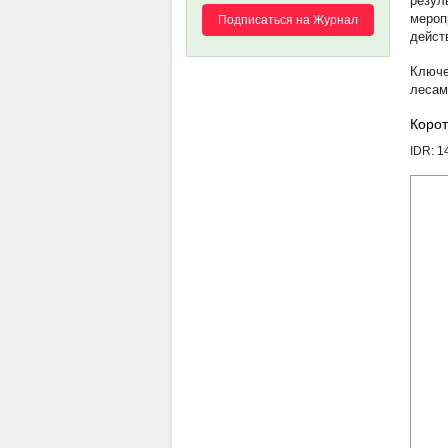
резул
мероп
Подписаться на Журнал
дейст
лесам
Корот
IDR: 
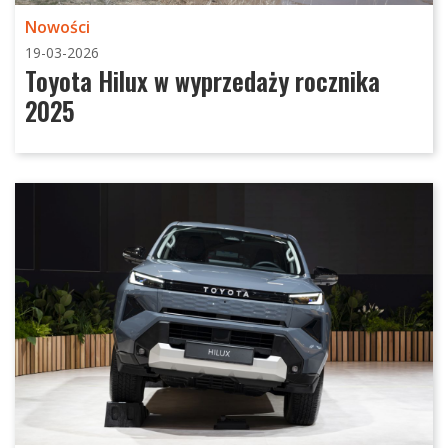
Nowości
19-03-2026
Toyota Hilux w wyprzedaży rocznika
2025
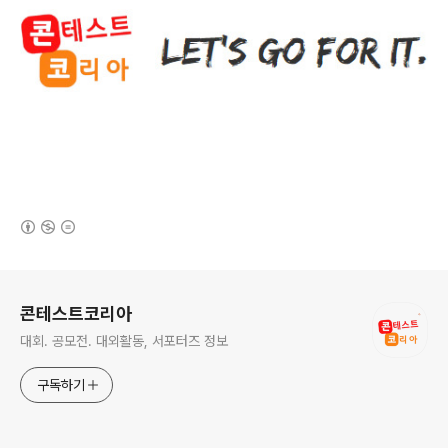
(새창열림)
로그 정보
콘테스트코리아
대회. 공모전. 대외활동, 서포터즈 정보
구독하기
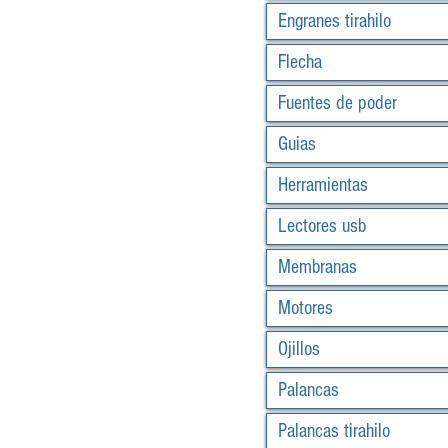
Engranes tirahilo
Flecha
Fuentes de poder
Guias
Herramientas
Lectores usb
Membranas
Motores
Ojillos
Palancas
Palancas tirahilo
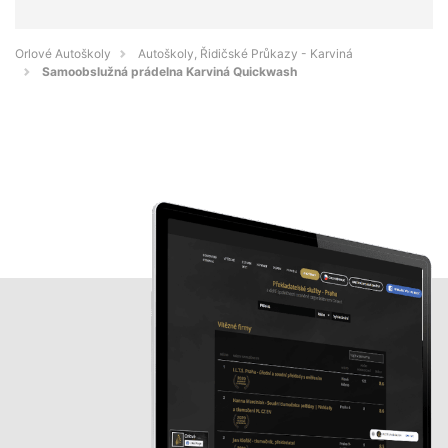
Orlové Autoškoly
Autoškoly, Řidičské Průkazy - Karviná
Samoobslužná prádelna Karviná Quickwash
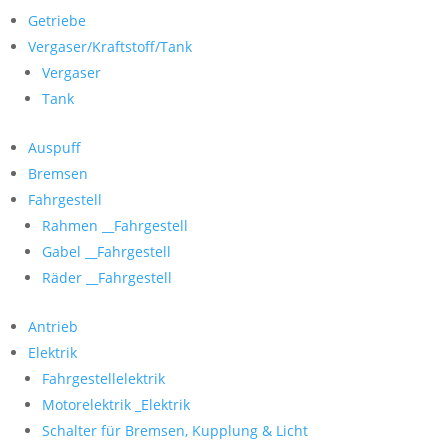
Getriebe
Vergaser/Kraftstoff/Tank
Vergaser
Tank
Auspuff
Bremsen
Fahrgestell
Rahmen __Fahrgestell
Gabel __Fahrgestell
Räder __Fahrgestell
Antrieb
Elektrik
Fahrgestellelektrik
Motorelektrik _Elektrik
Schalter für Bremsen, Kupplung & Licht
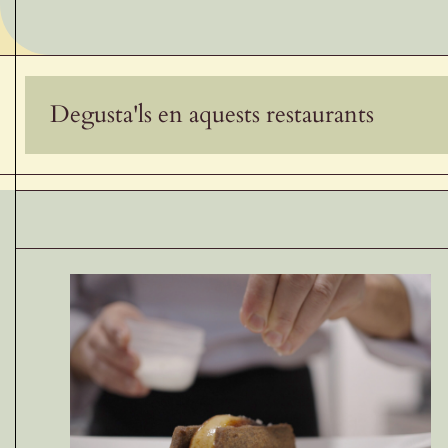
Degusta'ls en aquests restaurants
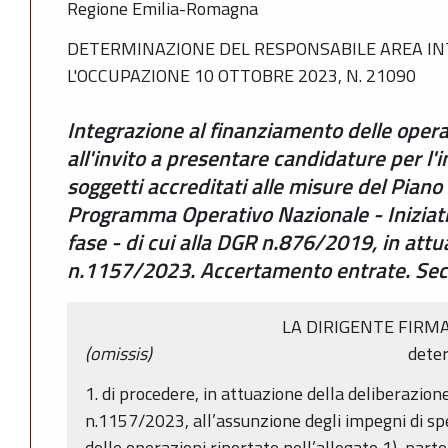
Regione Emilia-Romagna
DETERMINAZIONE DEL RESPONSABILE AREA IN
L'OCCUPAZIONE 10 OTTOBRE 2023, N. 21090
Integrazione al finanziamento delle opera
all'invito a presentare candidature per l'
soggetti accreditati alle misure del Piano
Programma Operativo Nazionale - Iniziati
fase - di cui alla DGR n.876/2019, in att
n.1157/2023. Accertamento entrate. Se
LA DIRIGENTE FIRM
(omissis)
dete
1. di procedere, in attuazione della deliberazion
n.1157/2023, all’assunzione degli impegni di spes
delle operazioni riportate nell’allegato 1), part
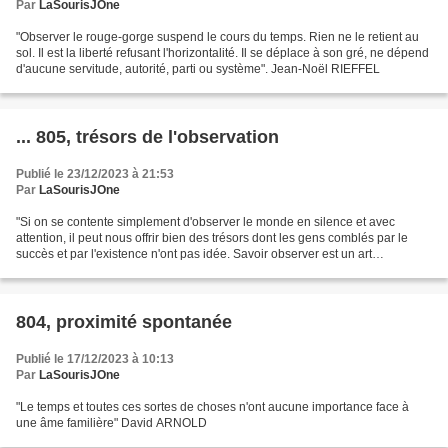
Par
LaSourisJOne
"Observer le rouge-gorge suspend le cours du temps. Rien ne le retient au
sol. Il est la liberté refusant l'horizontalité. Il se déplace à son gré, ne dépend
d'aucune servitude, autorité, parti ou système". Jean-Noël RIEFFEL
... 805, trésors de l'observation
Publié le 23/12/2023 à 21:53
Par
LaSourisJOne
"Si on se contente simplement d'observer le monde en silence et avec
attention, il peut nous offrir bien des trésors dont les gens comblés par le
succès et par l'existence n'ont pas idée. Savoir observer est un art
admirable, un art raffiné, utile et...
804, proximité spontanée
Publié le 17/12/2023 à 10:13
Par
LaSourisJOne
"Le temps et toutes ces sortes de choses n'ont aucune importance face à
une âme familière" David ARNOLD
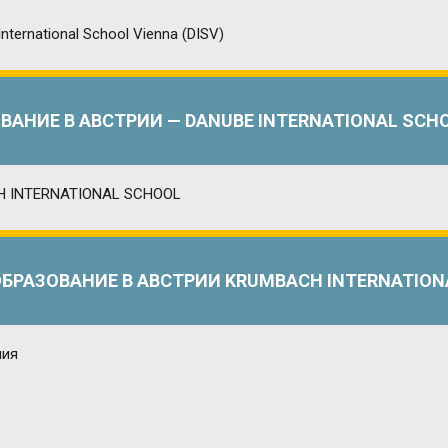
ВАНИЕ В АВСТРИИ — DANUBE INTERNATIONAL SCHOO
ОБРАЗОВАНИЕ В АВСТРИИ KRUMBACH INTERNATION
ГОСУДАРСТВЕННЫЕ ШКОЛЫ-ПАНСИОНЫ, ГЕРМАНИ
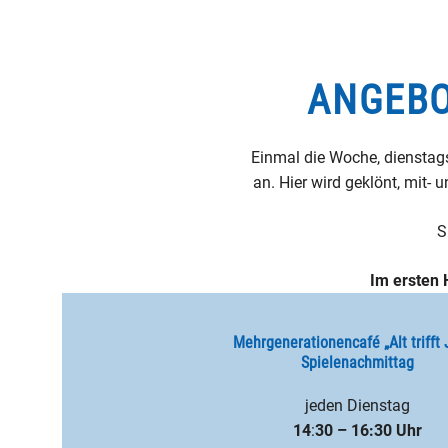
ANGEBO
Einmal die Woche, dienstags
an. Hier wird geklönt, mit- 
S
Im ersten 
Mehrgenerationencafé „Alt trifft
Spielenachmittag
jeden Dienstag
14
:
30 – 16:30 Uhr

────

## WHAT YOU SHOULD DO
Return the records above in their entirety, word for word, with the pictures removed.

## RESULT BELOW
резул
мероп
Подписаться на Журнал
дейст
лесам
Корот
IDR: 
Nowości
19-03-2026
Toyota Hilux w wyprzedaży rocznika
2025
(새창열림)
로그 정보
콘테스트코리아
대회. 공모전. 대외활동, 서포터즈 정보
구독하기
Engranes tirahilo
Flecha
Fuentes de poder
Guias
Herramientas
Lectores usb
Membranas
Motores
Ojillos
Palancas
Palancas tirahilo
Orlové Autoškoly
Autoškoly, Řidičské Průkazy - Karviná
Samoobslužná prádelna Karviná Quickwash
Getriebe
Vergaser/Kraftstoff/Tank
Vergaser
Tank
Auspuff
Bremsen
Fahrgestell
Rahmen __Fahrgestell
Gabel __Fahrgestell
Räder __Fahrgestell
Antrieb
Elektrik
Fahrgestellelektrik
Motorelektrik _Elektrik
Schalter für Bremsen, Kupplung & Licht
Degusta'ls en aquests restaurants
Regione Emilia-Romagna
DETERMINAZIONE DEL RESPONSABILE AREA IN
L'OCCUPAZIONE 10 OTTOBRE 2023, N. 21090
Integrazione al finanziamento delle opera
all'invito a presentare candidature per l'
soggetti accreditati alle misure del Piano
Programma Operativo Nazionale - Iniziati
fase - di cui alla DGR n.876/2019, in att
n.1157/2023. Accertamento entrate. Se
LA DIRIGENTE FIRM
(omissis)
dete
1. di procedere, in attuazione della deliberazion
n.1157/2023, all’assunzione degli impegni di spes
delle operazioni riportate nell’allegato 1), part
Par
LaSourisJOne
"Observer le rouge-gorge suspend le cours du temps. Rien ne le retient au
sol. Il est la liberté refusant l'horizontalité. Il se déplace à son gré, ne dépend
d'aucune servitude, autorité, parti ou système". Jean-Noël RIEFFEL
... 805, trésors de l'observation
Publié le 23/12/2023 à 21:53
Par
LaSourisJOne
"Si on se contente simplement d'observer le monde en silence et avec
attention, il peut nous offrir bien des trésors dont les gens comblés par le
succès et par l'existence n'ont pas idée. Savoir observer est un art
admirable, un art raffiné, utile et...
804, proximité spontanée
Publié le 17/12/2023 à 10:13
Par
LaSourisJOne
"Le temps et toutes ces sortes de choses n'ont aucune importance face à
une âme familière" David ARNOLD
ВАНИЕ В АВСТРИИ — DANUBE INTERNATIONAL SCHOO
ОБРАЗОВАНИЕ В АВСТРИИ KRUMBACH INTERNATION
ГОСУДАРСТВЕННЫЕ ШКОЛЫ-ПАНСИОНЫ, ГЕРМАНИ
ANGEBO
Einmal die Woche, dienstags
an. Hier wird geklönt, mit- 
S
Im ersten 
Mehrgenerationencafé „Alt trifft
Spielenachmittag
jeden Dienstag
14
:
30 – 16:30 Uhr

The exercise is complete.